Random flower features: [4.4132081184715, 3.260956323282673, 6.739219351767208, 0.16823570237241894] - Predicted species: virginica


## A Few Notes on Accuracy
### Accuracy isn't Everything
While accuracy is a useful metric for many classification problems, relying solely on it might not be sufficient for all scenarios, especially for imbalanced datasets where the number of instances across classes is not evenly distributed. In such cases, other metrics like precision, recall, F1-score, or the confusion matrix provide a more nuanced view of the model's performance. These are all metrics we can visualize in our Experiments tab! 
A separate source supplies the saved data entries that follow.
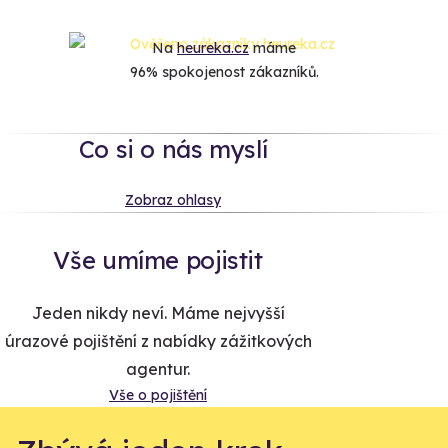
Na
heureka.cz
máme
96% spokojenost zákazníků.
Co si o nás myslí
Zobraz ohlasy
Vše umíme pojistit
Jeden nikdy neví. Máme nejvyšší
úrazové pojištění z nabídky zážitkových
agentur.
Vše o pojištění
### Dataset Characteristics
The Iris dataset is relatively small and simple, with clear boundaries between classes for the most part. Such datasets can often lead to high-performing models, which might not be the case with more complex or noisy datasets.
### Overfitting
Overfitting is kind of like when you cram all night for a test, memorizing every single answer by heart. Sure, you ace the test the next day because you've got all those specific answers down pat. But then, when you're thrown into the real world, trying to apply what you "learned"? Suddenly, you find yourself a bit lost. That's because you were super focused on those exact questions and answers, not really grasping the broader concepts or thinking about how to tackle problems you haven't seen before.  In machine learning, overfitting happens when your model becomes gantastic at predicting the data it was trained on, but stumbles when it encounters new, unseen data. The real aim isn't just to get your model to nail the test data (though it feels great when it does). Instead, it's about prepping your model to perform well out in the wild, on real-world data it hasn't seen before.